Na série “Todo mundo odeia o Chris”, o protagonista sofria intimidações constantes na escola em que estudava pelo fato de ser negro. Fora do plano cinematográfico, a questão do bullying, infelizmente, é uma realidade bastante comum vivenciada no Brasil. Nesse contexto, deve-se analisar como as falhas na educação e as dificuldades na identificação dos casos influenciam a violência sistemática e seus efeitos.

Em primeiro análise, é importante destacar que deficiências educacionais estão na origem do problema. Segundo o sociólogo Émile Durkheim, o papel da ação educativa é formar cidadãos capazes de contribuir para a harmonia social. Nesse sentido, entende-se que a escola também deve transpassar noções de ética, moral e cidadania, de modo que os alunos estabeleçam relações interpessoais saudáveis. No entanto, o modelo pedagógico vigente foca mais na questão conteudista em vez de dar uma ênfase maior a essa formação mais humanista. Em decorrência desse modelo educacional deficiente, os casos de bullying tornam-se bastante recorrentes.

Outra característica relevante é a dificuldade em identificar os casos. Isso ocorre porque as vítimas relutam em buscar ajuda por medo ou vergonha, e as testemunhas, temendo sofrer as mesmas depreciações, ficam caladas. Além disso, o tema é tratado, por muitos, como brincadeira ou frescura. Consequentemente, tais fatos prejudicam a intervenção de profissionais especializados para dar apoio psicológico e, assim, evitar que tragédias aconteçam. A exemplo de tal catástrofe está o caso do Massacre de Realengo, em 2011, no qual um jovem que sofria bullying cometeu uma chacina contra os alunos de uma escola onde estudara e em seguida suicidou-se.

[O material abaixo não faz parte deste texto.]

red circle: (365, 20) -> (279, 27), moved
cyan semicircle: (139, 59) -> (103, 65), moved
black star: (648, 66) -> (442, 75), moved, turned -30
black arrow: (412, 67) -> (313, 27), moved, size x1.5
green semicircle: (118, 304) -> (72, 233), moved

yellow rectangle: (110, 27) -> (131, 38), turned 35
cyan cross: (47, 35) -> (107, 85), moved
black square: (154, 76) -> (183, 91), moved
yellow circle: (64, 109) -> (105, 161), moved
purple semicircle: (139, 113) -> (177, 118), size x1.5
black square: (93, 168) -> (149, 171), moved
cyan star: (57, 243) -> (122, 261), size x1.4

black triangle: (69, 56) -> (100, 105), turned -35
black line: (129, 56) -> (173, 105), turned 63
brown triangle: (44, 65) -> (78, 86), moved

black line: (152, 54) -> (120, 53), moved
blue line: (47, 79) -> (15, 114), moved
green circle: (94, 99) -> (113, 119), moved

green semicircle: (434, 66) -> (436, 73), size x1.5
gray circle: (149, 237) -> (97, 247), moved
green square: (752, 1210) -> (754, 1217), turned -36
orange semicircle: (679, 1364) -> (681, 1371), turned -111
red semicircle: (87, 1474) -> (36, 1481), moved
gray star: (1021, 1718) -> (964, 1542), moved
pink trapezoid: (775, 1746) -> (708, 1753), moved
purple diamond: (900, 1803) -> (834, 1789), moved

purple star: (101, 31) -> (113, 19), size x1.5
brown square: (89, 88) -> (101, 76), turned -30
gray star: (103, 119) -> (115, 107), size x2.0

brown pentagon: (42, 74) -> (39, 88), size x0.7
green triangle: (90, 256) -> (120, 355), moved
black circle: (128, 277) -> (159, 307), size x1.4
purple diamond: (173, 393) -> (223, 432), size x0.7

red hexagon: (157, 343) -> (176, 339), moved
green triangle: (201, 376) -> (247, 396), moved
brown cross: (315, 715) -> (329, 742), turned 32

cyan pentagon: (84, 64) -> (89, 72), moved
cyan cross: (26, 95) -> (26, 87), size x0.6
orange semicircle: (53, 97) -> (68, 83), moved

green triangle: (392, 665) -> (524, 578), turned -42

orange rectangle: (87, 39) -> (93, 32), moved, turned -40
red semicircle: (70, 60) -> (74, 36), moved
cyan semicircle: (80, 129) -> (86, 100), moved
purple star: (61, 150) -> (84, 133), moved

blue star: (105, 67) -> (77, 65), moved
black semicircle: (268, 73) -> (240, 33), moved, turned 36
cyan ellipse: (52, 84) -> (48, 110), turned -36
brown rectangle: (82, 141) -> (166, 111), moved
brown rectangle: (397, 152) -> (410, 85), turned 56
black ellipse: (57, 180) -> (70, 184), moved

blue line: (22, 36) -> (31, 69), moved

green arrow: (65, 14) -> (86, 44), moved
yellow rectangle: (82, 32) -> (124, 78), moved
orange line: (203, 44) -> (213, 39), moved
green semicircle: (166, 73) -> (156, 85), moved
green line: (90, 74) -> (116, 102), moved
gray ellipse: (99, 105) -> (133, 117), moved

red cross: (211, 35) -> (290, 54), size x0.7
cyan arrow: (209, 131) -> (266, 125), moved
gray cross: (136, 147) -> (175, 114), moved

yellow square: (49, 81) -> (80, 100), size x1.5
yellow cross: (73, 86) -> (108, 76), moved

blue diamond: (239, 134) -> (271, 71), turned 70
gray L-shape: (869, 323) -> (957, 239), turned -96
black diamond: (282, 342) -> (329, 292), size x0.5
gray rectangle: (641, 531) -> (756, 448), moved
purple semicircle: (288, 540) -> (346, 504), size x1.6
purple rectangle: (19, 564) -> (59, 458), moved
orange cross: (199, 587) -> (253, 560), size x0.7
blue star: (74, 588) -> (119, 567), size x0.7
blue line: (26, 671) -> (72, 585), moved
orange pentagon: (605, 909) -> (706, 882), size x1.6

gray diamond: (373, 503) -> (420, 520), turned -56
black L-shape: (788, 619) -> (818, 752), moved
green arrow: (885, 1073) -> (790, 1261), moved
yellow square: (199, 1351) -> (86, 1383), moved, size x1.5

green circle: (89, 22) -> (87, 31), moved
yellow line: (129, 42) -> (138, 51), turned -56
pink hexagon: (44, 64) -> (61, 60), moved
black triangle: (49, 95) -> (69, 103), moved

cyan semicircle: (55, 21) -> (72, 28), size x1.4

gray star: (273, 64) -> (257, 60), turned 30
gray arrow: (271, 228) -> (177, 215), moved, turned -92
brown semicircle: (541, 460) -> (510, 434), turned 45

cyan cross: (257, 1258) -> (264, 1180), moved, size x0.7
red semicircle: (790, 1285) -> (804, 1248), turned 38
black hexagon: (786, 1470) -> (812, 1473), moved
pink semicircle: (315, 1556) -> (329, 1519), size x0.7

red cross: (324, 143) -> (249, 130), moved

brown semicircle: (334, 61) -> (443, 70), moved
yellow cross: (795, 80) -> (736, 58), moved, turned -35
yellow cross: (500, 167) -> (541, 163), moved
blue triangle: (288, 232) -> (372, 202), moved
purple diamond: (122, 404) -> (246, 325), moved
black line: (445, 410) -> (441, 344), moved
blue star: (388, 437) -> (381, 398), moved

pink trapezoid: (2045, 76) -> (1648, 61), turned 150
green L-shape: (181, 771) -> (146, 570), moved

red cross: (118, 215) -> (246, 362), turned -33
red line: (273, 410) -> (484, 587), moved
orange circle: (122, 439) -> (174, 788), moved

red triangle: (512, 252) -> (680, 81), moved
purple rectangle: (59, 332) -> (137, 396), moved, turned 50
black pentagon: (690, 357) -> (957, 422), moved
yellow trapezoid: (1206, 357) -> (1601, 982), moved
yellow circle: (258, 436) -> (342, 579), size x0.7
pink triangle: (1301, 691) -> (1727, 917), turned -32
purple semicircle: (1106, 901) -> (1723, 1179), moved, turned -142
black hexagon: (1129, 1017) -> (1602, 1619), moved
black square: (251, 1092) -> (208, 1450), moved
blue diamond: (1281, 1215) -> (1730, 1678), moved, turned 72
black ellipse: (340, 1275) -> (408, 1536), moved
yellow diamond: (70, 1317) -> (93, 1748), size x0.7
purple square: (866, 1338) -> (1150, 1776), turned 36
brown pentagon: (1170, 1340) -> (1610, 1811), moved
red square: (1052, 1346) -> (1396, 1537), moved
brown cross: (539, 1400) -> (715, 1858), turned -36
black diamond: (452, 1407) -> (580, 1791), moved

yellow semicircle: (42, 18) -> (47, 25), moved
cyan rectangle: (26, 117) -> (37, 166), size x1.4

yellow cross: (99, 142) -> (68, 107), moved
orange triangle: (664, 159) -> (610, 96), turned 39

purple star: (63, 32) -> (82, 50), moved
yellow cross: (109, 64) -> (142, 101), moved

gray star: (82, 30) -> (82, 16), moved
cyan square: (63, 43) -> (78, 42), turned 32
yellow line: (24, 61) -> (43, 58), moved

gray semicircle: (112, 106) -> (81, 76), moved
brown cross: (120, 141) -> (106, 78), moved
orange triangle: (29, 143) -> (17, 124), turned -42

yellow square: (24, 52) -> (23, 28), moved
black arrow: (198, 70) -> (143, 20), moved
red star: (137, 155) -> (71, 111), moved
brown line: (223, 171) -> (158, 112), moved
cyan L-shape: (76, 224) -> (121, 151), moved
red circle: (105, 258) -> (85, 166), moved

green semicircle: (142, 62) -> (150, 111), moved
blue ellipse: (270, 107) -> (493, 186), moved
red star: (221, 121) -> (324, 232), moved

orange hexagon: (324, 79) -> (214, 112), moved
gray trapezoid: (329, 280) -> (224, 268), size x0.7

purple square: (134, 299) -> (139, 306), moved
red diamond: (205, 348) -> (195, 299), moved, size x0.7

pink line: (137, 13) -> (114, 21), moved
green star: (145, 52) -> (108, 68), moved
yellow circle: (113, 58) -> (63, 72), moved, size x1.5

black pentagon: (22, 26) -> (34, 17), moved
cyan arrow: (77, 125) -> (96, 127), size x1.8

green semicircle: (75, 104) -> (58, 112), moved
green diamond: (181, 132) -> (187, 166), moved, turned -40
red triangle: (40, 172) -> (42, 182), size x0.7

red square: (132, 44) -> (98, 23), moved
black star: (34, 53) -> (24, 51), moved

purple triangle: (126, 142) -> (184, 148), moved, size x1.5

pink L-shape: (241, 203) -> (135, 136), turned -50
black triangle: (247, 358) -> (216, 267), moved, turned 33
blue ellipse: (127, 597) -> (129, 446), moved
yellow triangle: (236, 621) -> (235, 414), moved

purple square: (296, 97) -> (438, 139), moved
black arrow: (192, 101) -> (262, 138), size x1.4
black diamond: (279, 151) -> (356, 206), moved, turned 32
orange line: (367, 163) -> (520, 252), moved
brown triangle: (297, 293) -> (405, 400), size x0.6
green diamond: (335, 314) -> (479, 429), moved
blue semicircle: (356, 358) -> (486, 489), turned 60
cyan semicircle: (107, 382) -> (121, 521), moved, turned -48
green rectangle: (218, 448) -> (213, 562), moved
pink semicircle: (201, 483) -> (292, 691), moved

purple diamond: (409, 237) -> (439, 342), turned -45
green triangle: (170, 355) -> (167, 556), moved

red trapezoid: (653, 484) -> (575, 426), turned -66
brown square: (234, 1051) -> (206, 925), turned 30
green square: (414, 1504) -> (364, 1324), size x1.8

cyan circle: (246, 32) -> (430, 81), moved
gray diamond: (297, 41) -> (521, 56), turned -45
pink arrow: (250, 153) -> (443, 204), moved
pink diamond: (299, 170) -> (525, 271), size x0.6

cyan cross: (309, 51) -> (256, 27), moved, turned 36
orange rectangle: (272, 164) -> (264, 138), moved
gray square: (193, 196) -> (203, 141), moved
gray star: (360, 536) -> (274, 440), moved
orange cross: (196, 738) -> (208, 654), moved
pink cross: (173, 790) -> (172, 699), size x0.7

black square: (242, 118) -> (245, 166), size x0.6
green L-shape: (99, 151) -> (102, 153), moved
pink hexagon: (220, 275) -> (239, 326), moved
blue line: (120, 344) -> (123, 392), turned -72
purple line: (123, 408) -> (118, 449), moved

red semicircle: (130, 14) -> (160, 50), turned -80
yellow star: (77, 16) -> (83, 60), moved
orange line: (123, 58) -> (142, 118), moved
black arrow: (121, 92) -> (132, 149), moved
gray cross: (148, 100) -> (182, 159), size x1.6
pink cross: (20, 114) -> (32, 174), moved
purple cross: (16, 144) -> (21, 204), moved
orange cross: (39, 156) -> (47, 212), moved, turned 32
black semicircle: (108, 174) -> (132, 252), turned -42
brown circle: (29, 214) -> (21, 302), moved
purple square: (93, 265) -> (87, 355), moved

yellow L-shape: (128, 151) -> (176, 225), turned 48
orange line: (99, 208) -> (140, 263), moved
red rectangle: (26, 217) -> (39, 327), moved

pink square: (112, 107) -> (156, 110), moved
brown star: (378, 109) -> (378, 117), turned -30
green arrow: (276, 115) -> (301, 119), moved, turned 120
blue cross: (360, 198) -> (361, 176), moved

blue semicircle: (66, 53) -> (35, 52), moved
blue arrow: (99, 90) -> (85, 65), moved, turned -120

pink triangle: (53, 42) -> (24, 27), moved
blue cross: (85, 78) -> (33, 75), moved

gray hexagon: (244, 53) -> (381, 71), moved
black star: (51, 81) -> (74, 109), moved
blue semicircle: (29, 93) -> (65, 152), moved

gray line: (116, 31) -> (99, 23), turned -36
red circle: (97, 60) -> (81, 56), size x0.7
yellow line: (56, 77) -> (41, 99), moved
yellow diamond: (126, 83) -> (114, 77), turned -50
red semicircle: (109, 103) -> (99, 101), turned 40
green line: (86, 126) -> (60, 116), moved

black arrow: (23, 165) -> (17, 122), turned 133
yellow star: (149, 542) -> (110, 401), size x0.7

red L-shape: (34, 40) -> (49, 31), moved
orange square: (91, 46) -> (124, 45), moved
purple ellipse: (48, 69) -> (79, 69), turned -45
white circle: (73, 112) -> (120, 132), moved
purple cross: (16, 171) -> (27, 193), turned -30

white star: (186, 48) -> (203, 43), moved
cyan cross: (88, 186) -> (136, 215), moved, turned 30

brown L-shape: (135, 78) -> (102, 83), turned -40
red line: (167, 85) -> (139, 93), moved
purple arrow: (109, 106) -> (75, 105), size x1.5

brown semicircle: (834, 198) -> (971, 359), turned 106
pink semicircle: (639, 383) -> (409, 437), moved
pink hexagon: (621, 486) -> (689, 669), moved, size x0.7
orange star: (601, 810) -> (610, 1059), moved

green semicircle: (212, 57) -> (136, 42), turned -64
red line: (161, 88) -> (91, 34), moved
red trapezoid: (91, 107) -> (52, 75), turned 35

Torna-se evidente, portanto, que medidas fazem-se necessárias para a resolução do impasse. Em razão disso, o Ministério da Educação deve, através de uma reforma curricular, incluir a disciplina de ética, moral e cidadania na grade dos ensinos fundamental e médio, visando formar cidadãos que colaborem para o bem-estar coletivo. Ademais, as instituições de ensino devem facilitar a identificação dos casos por meio da criação de uma ouvidoria de denúncias anônimas (física e online), com o objetivo de prestar apoio às vítimas e punir os agressores. Desse modo, é possível que casos como o do Chris façam parte apenas do cinema.